The Joint Statement between the People' s Republic of China and the Republic of the Philippines concerning Consultations on the South China Sea and on Other Areas of Cooperation issued on August 10, 1995, the Joint Statement of the China-Philippines Experts Group Meeting on Confidence-Building Measures on March 23, 1999, the Joint Statement between the Government of the People' s Republic of China and the Government of the Republic of the Philippines on the Framework of Bilateral Cooperation in the Twenty-First Century on May 16, 2000, the Joint Press Statement of the Third China-Philippines Experts' Group Meeting on Confidence-Building Measures on April 4, 2001, the Joint Press Statement between the Government of the People' s Republic of China and the Government of the Republic of the Philippines on September 3, 2004, and the Joint Statement between the People' s Republic of China and the Republic of the Philippines on September 1, 2011, all state clearly that China and the Philippines will solve disputes over territories and maritime rights and interests by means of negotiations between the two sides.

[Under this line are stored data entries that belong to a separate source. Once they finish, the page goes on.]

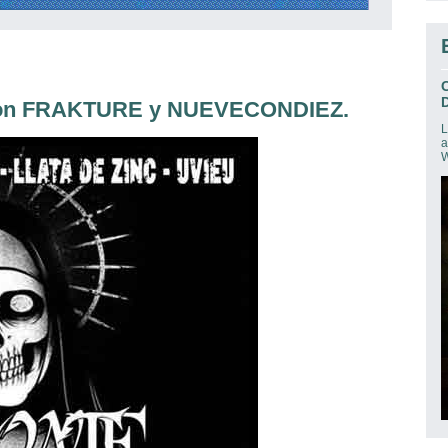
D
 con FRAKTURE y NUEVECONDIEZ.
L
a
W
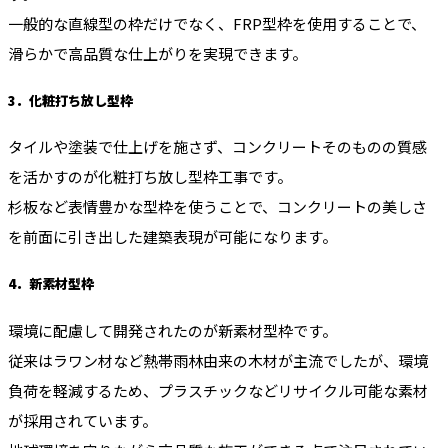
一般的な直線型の枠だけでなく、FRP型枠を使用することで、
滑らかで高品質な仕上がりを実現できます。
3．化粧打ち放し型枠
タイルや塗装で仕上げを施さず、コンクリートそのものの質感
を活かすのが化粧打ち放し型枠工事です。
杉板など表情豊かな型枠を使うことで、コンクリートの美しさ
を前面に引き出した建築表現が可能になります。
4．新素材型枠
環境に配慮して開発されたのが新素材型枠です。
従来はラワン材など熱帯雨林由来の木材が主流でしたが、環境
負荷を軽減するため、プラスチックなどリサイクル可能な素材
が採用されています。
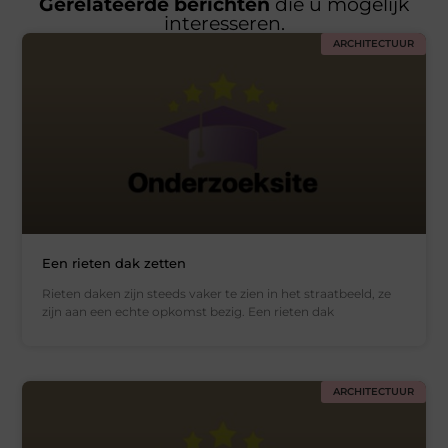
Gerelateerde berichten
die u mogelijk
interesseren.
ARCHITECTUUR
Een rieten dak zetten
Rieten daken zijn steeds vaker te zien in het straatbeeld, ze
zijn aan een echte opkomst bezig. Een rieten dak
ARCHITECTUUR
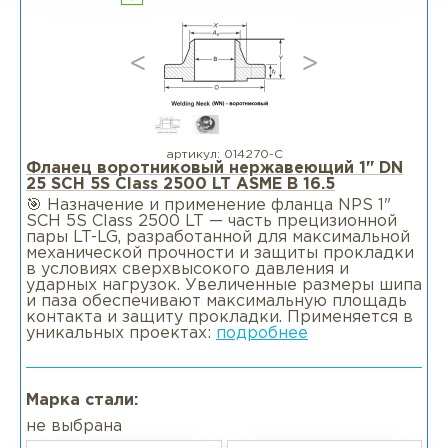
артикул:
014270-С
Фланец воротниковый нержавеющий 1" DN
25 SCH 5S Class 2500 LT ASME B 16.5
🎯 Назначение и применение фланца NPS 1"
SCH 5S Class 2500 LT — часть прецизионной
пары LT-LG, разработанной для максимальной
механической прочности и защиты прокладки
в условиях сверхвысокого давления и
ударных нагрузок. Увеличенные размеры шипа
и паза обеспечивают максимальную площадь
контакта и защиту прокладки. Применяется в
уникальных проектах:
подробнее
Марка стали:
не выбрана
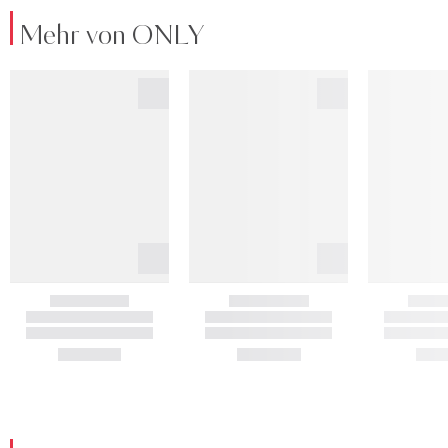
Mehr von ONLY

Settling disputes peacefully through negotiations is not only China's policy, but also an agreement that had been reached by and between China and the Philippines.

On November 4, 2002, the Chinese government and the governments of ASEAN countries, including the Philippines, signed the Declaration. Article 4 of the Declaration clearly states that "The Parties concerned undertake to resolve their territorial and jurisdictional disputes by peaceful means through friendly consultations and negotiations by sovereign states directly concerned".

Obviously, China and the Philippines had chosen, as agreed in the bilateral and multilateral agreements, to settle disputes through negotiations, without setting time limits for such negotiations. Given this, the disputes between the two countries in the South China Sea could have only been settled through negotiations, rather than having recourse to arbitration or other compulsory dispute settlement procedure. The Philippines broke its word and breached the basic international law principle of Pacta sunt servanda, so that its act of initiating the arbitration procedure is illegal and invalid.